Locals sit in the shade, nothing is hurried, in such heat it cannot be; a game of boules under the coolness of trees, a quiet afternoon fishing by the river. In the country time passes slowly for locals who know how precious their summer is. Far from the maddening crowds the water flows slowly….
There are still plenty of watersports available on the River Charente, albeit with a slightly more relaxed atmosphere. Kayaking is very popular in France and it’s easy to find a spot to hire some for the day.
Without so many people it is possible to really enjoy the beauty of France. This is inland Charente Maritime, still only 30 to 40 minutes from the coast, but a world apart. Here restaurants still enjoy their summer visitors, but they’re not groaning with hordes of tourists; as a result, everyone is charming and everywhere looks so perfect – so perfectly French!
While enjoying a little bit of casual culture it’s also a good time to visit one of the many châteaux of the region. Château de Crazannes is well worth a visit, nestled amongst the trees just outside the village of the same name. Built in the XIVth and XVth centuries and classified as a listed historic monument in 1913, it was one of the first private castles to receive this classification in France. Both Edward lll’s son, the “Black Prince” and the King of France, Francois 1st, stayed here. It is here that the tale Puss in Boots is also based – this goes back to the XVIIth century when the Marquis of Carabas owned the Château and he is indeed the master in Charles Perrault’s tale.
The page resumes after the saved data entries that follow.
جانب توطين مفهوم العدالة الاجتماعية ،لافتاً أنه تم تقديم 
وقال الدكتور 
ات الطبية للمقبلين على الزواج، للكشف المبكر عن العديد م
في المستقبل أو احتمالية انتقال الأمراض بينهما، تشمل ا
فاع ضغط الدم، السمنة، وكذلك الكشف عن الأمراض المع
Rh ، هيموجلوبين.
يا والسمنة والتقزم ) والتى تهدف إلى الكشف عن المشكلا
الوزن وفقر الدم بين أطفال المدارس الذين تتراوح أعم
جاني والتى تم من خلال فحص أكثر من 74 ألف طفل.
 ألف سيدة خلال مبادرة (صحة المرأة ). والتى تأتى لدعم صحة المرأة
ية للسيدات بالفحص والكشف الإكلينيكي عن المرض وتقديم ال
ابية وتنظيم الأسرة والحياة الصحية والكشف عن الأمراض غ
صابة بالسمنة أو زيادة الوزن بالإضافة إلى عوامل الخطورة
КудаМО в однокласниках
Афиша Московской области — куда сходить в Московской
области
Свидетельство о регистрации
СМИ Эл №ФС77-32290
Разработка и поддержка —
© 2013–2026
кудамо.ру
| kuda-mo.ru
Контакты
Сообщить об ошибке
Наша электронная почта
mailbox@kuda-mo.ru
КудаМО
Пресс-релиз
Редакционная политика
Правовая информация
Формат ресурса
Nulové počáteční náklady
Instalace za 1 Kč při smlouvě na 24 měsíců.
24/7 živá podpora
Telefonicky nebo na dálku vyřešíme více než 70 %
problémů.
In the grounds, the Roman chapel, the keep, the moat and the dovecote are the remains of an ancient medieval fortress, which used to be a place for the pilgrims to stay for the night on their way to St Jaques de Compostelle in Spain.
The best bit of all for us, of course, is that wonderful stretch of countryside between land and sea right on our doorstep – the Marais de Brouage; where cattle and horses roam and where there is wildlife in abundance. For us it seems untouched by tourism and ignored by most people as they speed past it on the way to their coastal resort.
On the one hand I am glad it is largely ignored, but on the other I am sad that so few people take the time to appreciate it; it’s somewhere where one can walk and cycle for hours on end and not see a soul. It’s a land where one can reflect, a place so near to everything and yet so far from it all; a place full of discovery and a place I will never forget. It’s a good place to call home.